**TASK REQUIREMENTS**
Take the listing below and output it exactly, with no images.

[Opening MATERIAL FOR THIS TASK section]

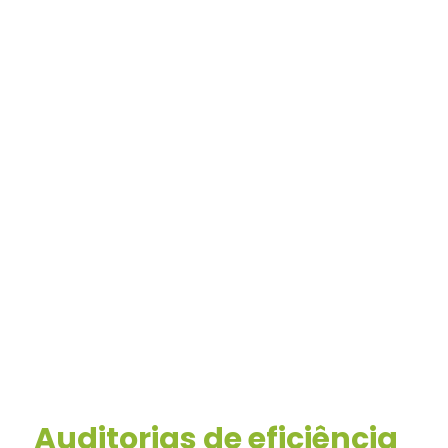
Auditorias de eficiência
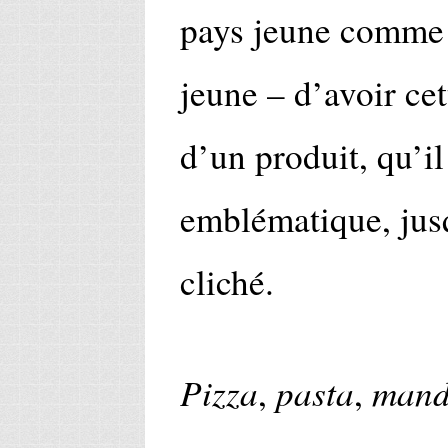
pays jeune comme l
jeune – d’avoir cet
d’un produit, qu’i
emblématique, jus
cliché.
Pizza
pasta
mand
,
,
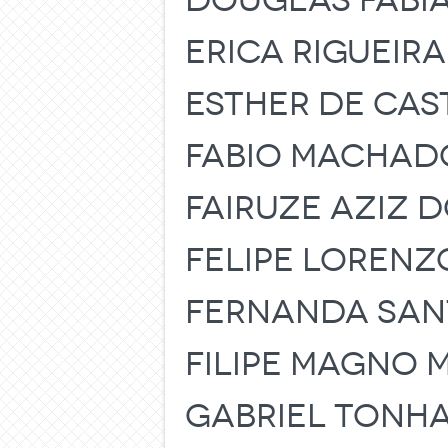
DOUGLAS FABI
ERICA RIGUEIR
ESTHER DE CAS
FABIO MACHAD
FAIRUZE AZIZ D
FELIPE LORENZ
FERNANDA SAN
FILIPE MAGNO M
GABRIEL TONHA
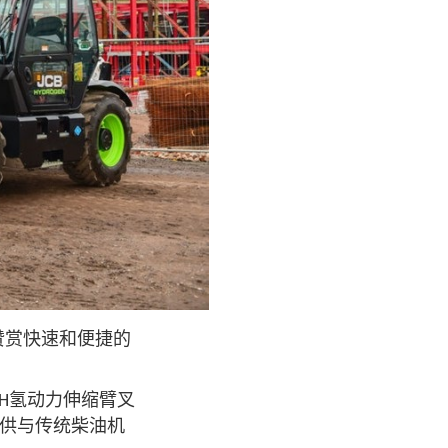
赞赏快速和便捷的
氢动力伸缩臂叉
0H
供与传统柴油机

[Closing MATERIAL FOR THIS TASK section]

**PROBLEM SOLUTION**
Auditorias de eficiência
pays jeune comme l
jeune – d’avoir cet
d’un produit, qu’i
emblématique, jus
cliché.
Pizza
pasta
mand
,
,
DOUGLAS FABI
ERICA RIGUEIR
ESTHER DE CAS
FABIO MACHAD
FAIRUZE AZIZ D
FELIPE LORENZ
FERNANDA SAN
FILIPE MAGNO M
GABRIEL TONHA
赞赏快速和便捷的
氢动力伸缩臂叉
0H
供与传统柴油机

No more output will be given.